Ertelersek erteleniriz

Ertelemek biraz da başarıdan kaçıştır. Başka bir ifadeyle, başarılı olmaktan korkmaktır. Bir iş veya sonuç için donanımlı ve hazırızdır ama bir mazeret üretip yine de erteleriz: “Ya bir şeyler başarırsak geldiğimiz noktada üstümüze kalacak sorumlulukları, ilgiyi kaldırabilecek miyiz?”

MUTLU olmak, farklı bir şeyler yapmak, hayatımızda değişimler oluşturmak ister ve bunun için çalışır, plân yaparız. Kendimize veya birilerine sözler vererek uygulayacağımıza inandığımız, “Kesinlikle yapacağım” dediğimiz hususlarda anî kararlar alır, hızlı adımlar atarız.

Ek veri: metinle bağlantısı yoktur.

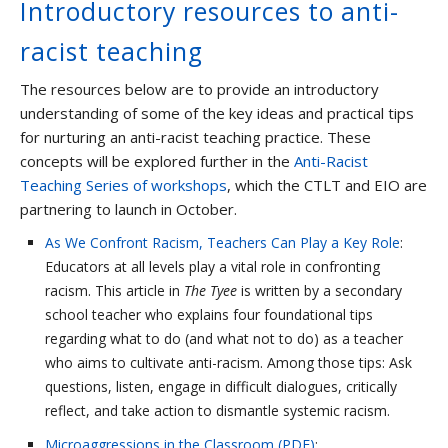
Introductory resources to anti-
racist teaching
The resources below are to provide an introductory
understanding of some of the key ideas and practical tips
for nurturing an anti-racist teaching practice. These
concepts will be explored further in the
Anti-Racist
Teaching Series of workshops
, which the CTLT and EIO are
partnering to launch in October.
As We Confront Racism, Teachers Can Play a Key Role
:
Educators at all levels play a vital role in confronting
racism. This article in
The Tyee
is written by a secondary
school teacher who explains four foundational tips
regarding what to do (and what not to do) as a teacher
who aims to cultivate anti-racism. Among those tips: Ask
questions, listen, engage in difficult dialogues, critically
reflect, and take action to dismantle systemic racism.
Microaggressions in the Classroom (PDF)
:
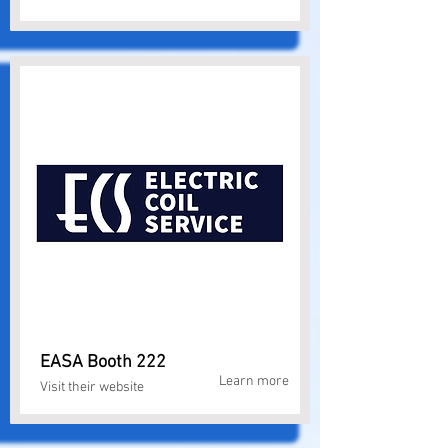
EASA Booth 222
Learn more
Visit their website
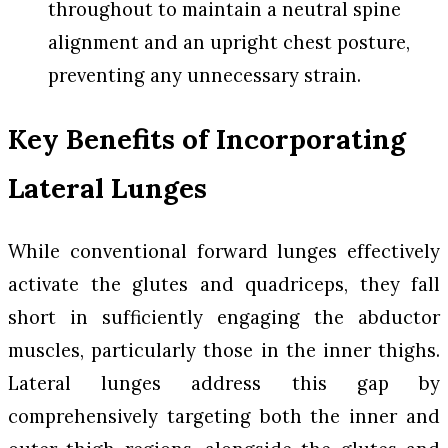
throughout to maintain a neutral spine
alignment and an upright chest posture,
preventing any unnecessary strain.
Key Benefits of Incorporating
Lateral Lunges
While conventional forward lunges effectively
activate the glutes and quadriceps, they fall
short in sufficiently engaging the abductor
muscles, particularly those in the inner thighs.
Lateral lunges address this gap by
comprehensively targeting both the inner and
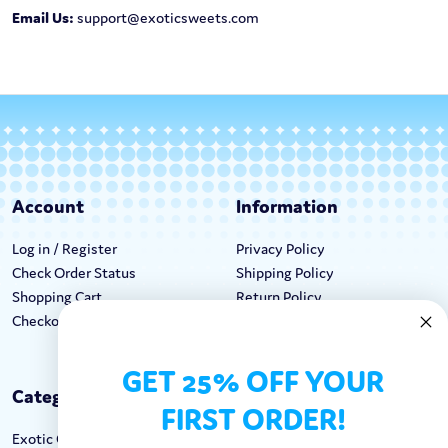
Email Us:
support@exoticsweets.com
Account
Information
Log in / Register
Privacy Policy
Check Order Status
Shipping Policy
Shopping Cart
Return Policy
Checkout
Terms & Conditions
GET 25% OFF YOUR
Categories
Keep In Touch
FIRST ORDER!
Exotic Candy
Hours M-F: 9am-5pm EST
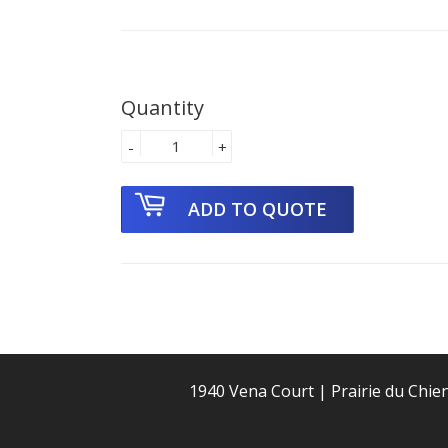
Quantity
-
+
1940 Vena Court | Prairie du Chie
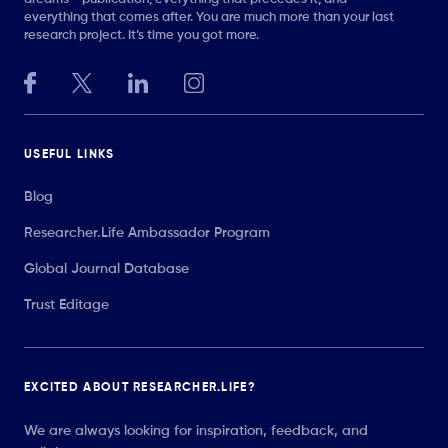
everything that comes after. You are much more than your last
research project. It’s time you got more.
USEFUL LINKS
Blog
Researcher.Life Ambassador Program
Global Journal Database
Trust Editage
EXCITED ABOUT RESEARCHER.LIFE?
We are always looking for inspiration, feedback, and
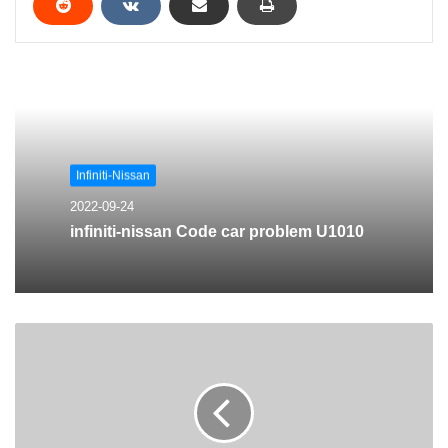
Infiniti-Nissan
2022-09-24
infiniti-nissan Code car problem U1010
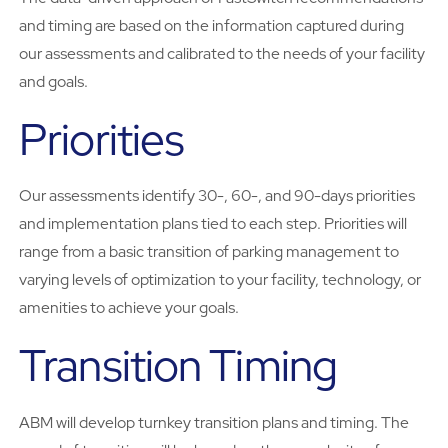
and timing are based on the information captured during
our assessments and calibrated to the needs of your facility
and goals.
Priorities
Our assessments identify 30-, 60-, and 90-days priorities
and implementation plans tied to each step. Priorities will
range from a basic transition of parking management to
varying levels of optimization to your facility, technology, or
amenities to achieve your goals.
Transition Timing
ABM will develop turnkey transition plans and timing. The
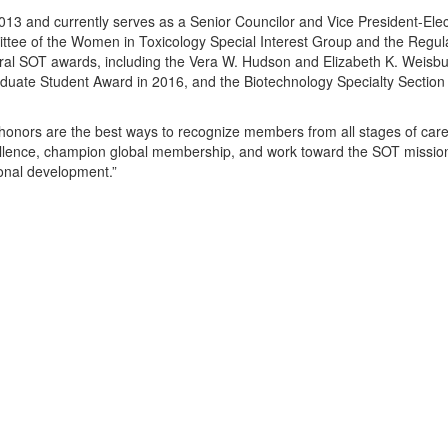
 and currently serves as a Senior Councilor and Vice President-Elect
ttee of the Women in Toxicology Special Interest Group and the Regul
eral SOT awards, including the Vera W. Hudson and Elizabeth K. Weisb
aduate Student Award in 2016, and the Biotechnology Specialty Sectio
onors are the best ways to recognize members from all stages of caree
ellence, champion global membership, and work toward the SOT mission
onal development.”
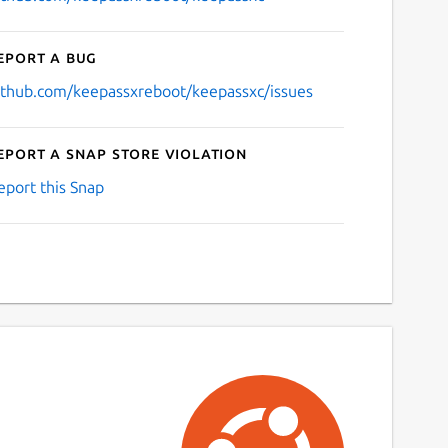
eport a bug
ithub.com/keepassxreboot/keepassxc/issues
eport a Snap Store violation
eport this Snap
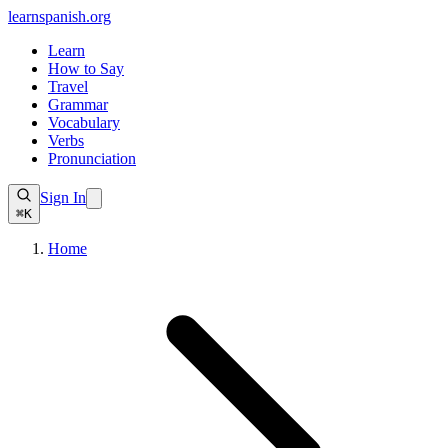
learnspanish
.org
Learn
How to Say
Travel
Grammar
Vocabulary
Verbs
Pronunciation
Sign In
⌘K
Home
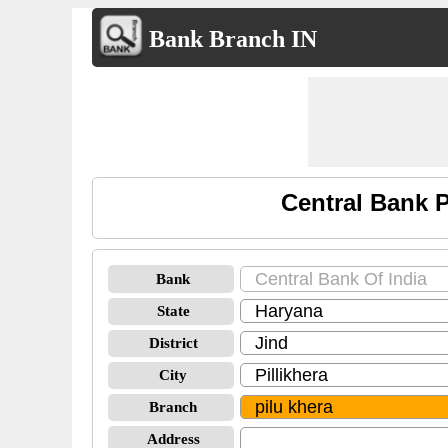
Bank Branch IN
Central Bank 
Bank
State
District
City
Branch
Address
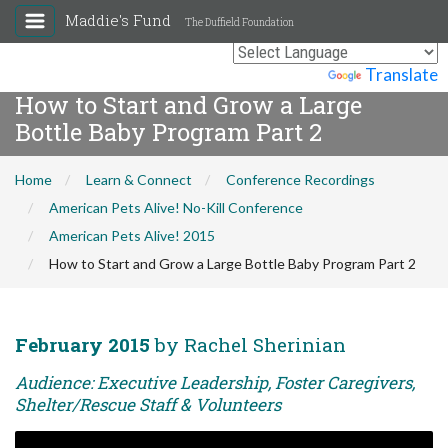
Maddie's Fund
The Duffield Foundation
Powered by
Translate
How to Start and Grow a Large
Bottle Baby Program Part 2
Home
Learn & Connect
Conference Recordings
American Pets Alive! No-Kill Conference
American Pets Alive! 2015
How to Start and Grow a Large Bottle Baby Program Part 2
February 2015
by Rachel Sherinian
Audience: Executive Leadership, Foster Caregivers,
Shelter/Rescue Staff & Volunteers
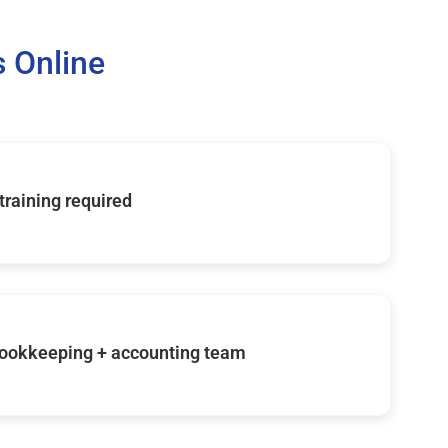
 Online
 training required
ookkeeping + accounting team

Aldığımız kararları uygulayacağımıza o kadar emin oluruz ki… Hatta harekete geçmeden bile, sonuçların vereceği hazzı ve kazançların mutluluğunu dahi zihinsel olarak yaşamaya başlarız.

Çoğu insan, içinde bulunduğu durumu, geçmiş yaşam deneyimlerini sorgulamadan adımlar atar. Geçmiş sorguladığında, alınan kararların, atılan adımların ve başlanan işlerin çok azına başlandığı, başlananların da çok azının sonlandırabildiği görülür. Başlanamayan, başlansa da uygulanamayan veya sonlandırılamayan işler için suçluluk duygusu, kızgınlık, bazen de suçlama veya vurdumduymazlık ile üstünü örtme yoluna gidilir.

İlerlemek, değer oluşturmak, başarmak, kazanmaksa değişim ve gelişimle mümkündür. Peki, bu değişim ve gelişim için hazır mıyız, neler yapmalıyız?

“Hemen yapacağım” demek

Herkes değişim ve gelişim için mutlaka sayısız karar almış, plânlama yapmış, kendince radikal adımlar atmıştır. Her Pazartesi, her aybaşı, her mevsim, her okul açılışı, her yıldönümü ve daha nice eşikte alınan kararlar vardır: “Spor yapacağım”, “Diyete başlayacağım”, “Hobilerimi gerçekleştireceğim”, “Her gün düzenli kitap okuyacağım”, “Namazımı aksatmayacağım”, “Ticaret yapacağım”, “Hacca veya umreye gideceğim”, “Tövbe edeceğim”, “Her sabah güneşin doğuşu ile güne başlayacağım”, “Sigarayı bırakacağım”, “Her hafta sadaka vereceğim”, “Sosyal medyadan uzak duracağım”, “Doğa yürüyüşleri yapacağım”…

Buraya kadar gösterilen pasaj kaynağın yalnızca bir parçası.